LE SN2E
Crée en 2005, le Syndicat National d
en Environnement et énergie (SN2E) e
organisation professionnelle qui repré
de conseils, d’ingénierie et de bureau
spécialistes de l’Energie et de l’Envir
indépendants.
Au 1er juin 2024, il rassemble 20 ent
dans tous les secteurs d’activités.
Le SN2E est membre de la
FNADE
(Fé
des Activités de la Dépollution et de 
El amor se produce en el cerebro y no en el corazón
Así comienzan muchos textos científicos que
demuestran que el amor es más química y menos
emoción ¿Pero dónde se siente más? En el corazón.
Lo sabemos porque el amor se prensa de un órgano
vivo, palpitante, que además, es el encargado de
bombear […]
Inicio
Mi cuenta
────────────────────
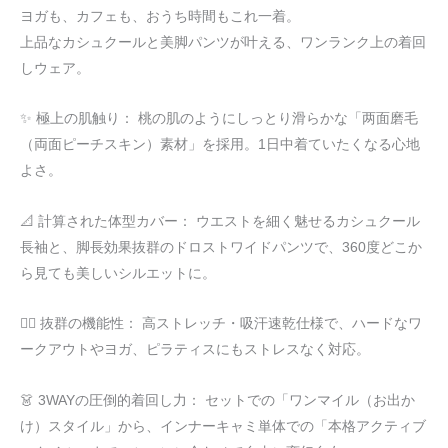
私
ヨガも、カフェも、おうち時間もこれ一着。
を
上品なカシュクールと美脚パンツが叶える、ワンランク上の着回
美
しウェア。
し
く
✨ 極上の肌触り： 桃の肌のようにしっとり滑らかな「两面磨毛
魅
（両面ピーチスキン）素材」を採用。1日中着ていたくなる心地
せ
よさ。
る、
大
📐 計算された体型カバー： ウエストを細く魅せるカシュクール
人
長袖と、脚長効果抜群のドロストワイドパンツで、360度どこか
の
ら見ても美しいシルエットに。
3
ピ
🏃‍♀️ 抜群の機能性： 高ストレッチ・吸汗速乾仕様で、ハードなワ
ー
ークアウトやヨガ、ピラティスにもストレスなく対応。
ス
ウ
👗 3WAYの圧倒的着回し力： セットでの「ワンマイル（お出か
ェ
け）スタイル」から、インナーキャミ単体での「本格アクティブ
────────────────────
ASSIGNMENT
Every line of the records in which the string "amor" is found should be counted, and only the count returned.

ANSWER
3